An Argument For Index Funds

FreeMoneyFinance has a nice piece on why he invests mainly in index funds.

Index funds are a type of collective investment that attempts to mirror the performance of a particular financial market. For instance, the S&P 500 or the Vanguard MidCap Index. Index funds are often automated and can achieve significant investor savings by virtue of their lack of over human involvement.

FMF finds index funds:

• deliver higher returns
• (partially attributable to their low cost)
• require less time to manage
• and are easy to manage

This is why The Motley Fool calls index funds, “a wonderful option for the know-nothing investor.”

That about describes our aptitude. Maybe these bear looking into. — BEN POPKEN

Why I Like Index Funds [FreeMoneyFinance]


Edit Your Comment

  1. nweaver says:

    Its actually really REALLY hard for an actively managed mutual fund to beat an index fund (there is some pretty heavy math behind why index funds work so well). When you add in the much lover overhead (active funds can be 2%+ in cost, while index funds are

    Index funds are not just for “Lazy, know nothing” investors, but also pretty sophisticated investors who want some particularly nice points on the risk/return curve.

  2. If you don’t understand how the market works you should not be investing. There are already too many people with no idea what they’re doing investing via their 401k. That’s how markets built on speculation and “irrational exhuberance”, to quote Greenspan, get built.

    That’s right Dotcom/Housing Bubble, I’m looking at you.

  3. JohnG says:

    All investors are know-nothing investors. They just don’t all realize it.

  4. rbdfoxes says:

    BAD Popken, no puns.

    *wags finger*

  5. Hoss says:

    The most cost efficient way to buy into an index is not through a mutual fund — but through what are called Exchange Traded Funds (“ETFs”). The expense ratio for the S&P 500 ETF (known as CUSIP SPY) is 0.9% — whereas the expense ratio for the largest S&P 500 index fund through Vanguard Funds is 0.18%. The disparity is even greater with smaller indexes. For more research, I suggest (I am not a broker, nor do I sell financial advice.)

  6. Hoss says:

    Correction to my post, the expense ratio for the S&P 500 ETF (“SPY”) should read: 0.09%

  7. Mojosan says:

    I (insert picture of heart here) index funds.

    Been usung the “pay myself first” method since graduating college.

  8. cjc says:

    ETF vs. index mutual fund. Note that Fidelity’s S&P 500 index fund (FXMKX) has an expense ratio of 0.10%, just a hair above the ETF.
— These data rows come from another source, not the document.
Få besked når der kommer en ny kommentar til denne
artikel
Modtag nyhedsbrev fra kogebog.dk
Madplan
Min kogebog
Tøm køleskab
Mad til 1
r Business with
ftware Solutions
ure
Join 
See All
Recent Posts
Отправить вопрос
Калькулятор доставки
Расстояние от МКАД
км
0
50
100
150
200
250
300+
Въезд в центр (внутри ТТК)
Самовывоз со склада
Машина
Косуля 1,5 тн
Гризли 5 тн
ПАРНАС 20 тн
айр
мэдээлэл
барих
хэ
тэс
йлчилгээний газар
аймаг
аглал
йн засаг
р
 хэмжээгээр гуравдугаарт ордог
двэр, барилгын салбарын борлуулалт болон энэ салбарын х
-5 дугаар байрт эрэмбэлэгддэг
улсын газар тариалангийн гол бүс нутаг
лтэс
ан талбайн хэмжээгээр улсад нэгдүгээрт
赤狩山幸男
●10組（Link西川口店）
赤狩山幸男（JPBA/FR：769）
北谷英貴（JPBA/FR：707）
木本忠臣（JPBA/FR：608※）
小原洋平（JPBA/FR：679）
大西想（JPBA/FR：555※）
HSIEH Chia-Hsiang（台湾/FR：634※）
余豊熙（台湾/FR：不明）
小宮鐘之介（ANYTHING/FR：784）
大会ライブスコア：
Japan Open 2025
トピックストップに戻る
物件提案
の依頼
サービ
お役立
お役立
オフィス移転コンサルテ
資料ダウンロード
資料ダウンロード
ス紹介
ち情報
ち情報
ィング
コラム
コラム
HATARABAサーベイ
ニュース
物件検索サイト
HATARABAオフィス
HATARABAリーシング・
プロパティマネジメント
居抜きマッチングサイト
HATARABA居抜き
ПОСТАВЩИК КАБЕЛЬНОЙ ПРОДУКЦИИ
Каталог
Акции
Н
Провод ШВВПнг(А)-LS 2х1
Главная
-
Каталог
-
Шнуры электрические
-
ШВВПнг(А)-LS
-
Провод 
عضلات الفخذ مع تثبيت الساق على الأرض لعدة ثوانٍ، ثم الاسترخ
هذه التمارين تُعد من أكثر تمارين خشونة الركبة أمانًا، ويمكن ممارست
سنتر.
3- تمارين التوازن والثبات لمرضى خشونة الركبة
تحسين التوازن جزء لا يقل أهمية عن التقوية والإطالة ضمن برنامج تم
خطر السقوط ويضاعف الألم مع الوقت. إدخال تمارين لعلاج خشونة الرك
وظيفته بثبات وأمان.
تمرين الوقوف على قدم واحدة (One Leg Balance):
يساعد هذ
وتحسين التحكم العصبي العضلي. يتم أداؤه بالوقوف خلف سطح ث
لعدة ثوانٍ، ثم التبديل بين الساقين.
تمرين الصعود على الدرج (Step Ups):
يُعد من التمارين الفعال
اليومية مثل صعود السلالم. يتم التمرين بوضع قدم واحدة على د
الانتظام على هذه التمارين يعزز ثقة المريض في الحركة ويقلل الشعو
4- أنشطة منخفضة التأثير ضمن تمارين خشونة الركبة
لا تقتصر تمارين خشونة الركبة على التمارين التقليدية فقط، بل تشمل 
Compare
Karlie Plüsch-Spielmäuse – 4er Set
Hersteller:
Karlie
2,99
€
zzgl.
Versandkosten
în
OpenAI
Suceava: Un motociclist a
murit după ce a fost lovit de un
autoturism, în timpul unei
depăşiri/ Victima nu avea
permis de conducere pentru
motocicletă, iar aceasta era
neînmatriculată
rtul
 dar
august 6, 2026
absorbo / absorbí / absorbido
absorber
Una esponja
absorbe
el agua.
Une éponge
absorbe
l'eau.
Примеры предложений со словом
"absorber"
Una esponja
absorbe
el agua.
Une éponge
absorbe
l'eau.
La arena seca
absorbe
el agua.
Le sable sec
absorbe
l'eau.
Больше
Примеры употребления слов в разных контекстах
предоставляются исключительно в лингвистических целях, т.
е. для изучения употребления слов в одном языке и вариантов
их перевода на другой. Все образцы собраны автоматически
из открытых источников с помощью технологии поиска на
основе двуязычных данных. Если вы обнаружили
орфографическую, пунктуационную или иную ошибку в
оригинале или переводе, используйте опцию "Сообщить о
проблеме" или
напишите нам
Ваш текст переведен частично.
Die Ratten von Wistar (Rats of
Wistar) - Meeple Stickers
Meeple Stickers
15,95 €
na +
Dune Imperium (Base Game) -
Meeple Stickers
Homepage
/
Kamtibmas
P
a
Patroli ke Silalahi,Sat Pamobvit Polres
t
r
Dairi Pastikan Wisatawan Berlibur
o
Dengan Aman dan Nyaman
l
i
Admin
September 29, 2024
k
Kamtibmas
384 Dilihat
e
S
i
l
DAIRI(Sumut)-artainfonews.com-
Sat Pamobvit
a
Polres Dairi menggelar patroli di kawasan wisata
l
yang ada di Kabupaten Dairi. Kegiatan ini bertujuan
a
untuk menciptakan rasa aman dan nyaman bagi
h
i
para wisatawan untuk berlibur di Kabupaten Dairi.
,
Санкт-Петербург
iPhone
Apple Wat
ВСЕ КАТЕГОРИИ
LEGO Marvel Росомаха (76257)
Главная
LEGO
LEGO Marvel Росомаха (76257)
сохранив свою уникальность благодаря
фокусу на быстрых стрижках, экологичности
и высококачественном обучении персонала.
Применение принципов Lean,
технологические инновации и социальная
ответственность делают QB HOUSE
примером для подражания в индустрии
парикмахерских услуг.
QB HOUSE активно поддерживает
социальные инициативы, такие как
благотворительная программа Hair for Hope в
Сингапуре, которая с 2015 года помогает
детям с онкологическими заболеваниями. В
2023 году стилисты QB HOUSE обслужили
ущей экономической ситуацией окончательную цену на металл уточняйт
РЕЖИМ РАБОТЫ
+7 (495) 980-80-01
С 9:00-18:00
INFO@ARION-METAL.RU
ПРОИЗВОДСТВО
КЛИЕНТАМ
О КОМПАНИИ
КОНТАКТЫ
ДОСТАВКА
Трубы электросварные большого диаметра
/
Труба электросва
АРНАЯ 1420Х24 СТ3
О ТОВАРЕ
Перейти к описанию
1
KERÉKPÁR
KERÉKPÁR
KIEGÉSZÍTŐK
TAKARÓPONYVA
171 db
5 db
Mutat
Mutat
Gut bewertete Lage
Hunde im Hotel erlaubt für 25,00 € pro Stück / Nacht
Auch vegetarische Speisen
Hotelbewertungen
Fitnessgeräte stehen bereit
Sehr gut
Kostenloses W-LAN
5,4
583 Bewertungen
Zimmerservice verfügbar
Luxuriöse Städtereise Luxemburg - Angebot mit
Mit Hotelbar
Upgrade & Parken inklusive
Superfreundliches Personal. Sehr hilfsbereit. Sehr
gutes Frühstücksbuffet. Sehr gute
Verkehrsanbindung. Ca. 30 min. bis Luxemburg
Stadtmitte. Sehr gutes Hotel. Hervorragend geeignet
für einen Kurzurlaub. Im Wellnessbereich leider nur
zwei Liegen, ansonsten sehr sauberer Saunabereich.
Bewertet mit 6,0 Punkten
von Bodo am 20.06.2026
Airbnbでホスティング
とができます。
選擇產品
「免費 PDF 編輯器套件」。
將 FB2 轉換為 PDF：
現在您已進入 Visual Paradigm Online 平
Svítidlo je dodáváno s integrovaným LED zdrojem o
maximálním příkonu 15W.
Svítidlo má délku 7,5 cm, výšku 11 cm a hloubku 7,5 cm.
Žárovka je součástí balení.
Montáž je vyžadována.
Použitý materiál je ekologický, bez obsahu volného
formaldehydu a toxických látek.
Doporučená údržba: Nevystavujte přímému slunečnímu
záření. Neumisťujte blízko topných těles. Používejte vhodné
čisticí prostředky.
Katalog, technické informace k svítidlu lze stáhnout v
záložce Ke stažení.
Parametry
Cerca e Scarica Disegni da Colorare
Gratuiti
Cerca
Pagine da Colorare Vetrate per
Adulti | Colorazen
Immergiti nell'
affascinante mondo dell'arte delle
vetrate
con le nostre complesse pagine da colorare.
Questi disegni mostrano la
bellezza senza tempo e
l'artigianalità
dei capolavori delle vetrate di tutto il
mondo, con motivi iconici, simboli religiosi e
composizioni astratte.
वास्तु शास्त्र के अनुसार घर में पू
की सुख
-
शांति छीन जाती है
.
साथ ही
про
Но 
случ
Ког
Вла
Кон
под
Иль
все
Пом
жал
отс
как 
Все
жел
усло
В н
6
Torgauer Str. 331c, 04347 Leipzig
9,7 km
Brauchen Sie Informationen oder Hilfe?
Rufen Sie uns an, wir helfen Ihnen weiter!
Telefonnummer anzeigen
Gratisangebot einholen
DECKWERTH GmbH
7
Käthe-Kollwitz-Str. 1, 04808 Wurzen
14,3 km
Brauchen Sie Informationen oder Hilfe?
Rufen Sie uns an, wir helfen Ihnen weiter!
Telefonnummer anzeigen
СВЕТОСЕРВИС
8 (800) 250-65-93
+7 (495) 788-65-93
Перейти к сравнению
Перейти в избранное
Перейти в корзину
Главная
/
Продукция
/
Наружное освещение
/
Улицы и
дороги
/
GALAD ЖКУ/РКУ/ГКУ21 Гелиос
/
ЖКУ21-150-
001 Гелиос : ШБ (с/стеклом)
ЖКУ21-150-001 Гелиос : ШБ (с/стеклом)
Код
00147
    Picking one or the other depends on, I think, how often you put money into the index. If it’s relatively often, say, through some sort of automatic withdrawal, the mutual fund might be better, because buying the ETF will require brokerage commissions. Large lumps of money might work better with ETFs, as the commission becomes less significant, and the lower expense ratio makes up for that cost (though FXMKX’s low expense ratio is hard to beat; Fidelity also offers an S&P 500 index with an expense ratio of around 0.07%, but you have to drop $100K in to start with, which is, you know, kind of high).

    There’s no cut and dried rule: it depends on what you’re doing, how frequently you’re contributing, etc.

  9. Hoss says:

    I believe cjc is referring to Fidelity’s “Spartan 500 Index” which is CUSIP FSMKX . There is an annual fee for balances below $10,000 (currently $10). Great information, thanks!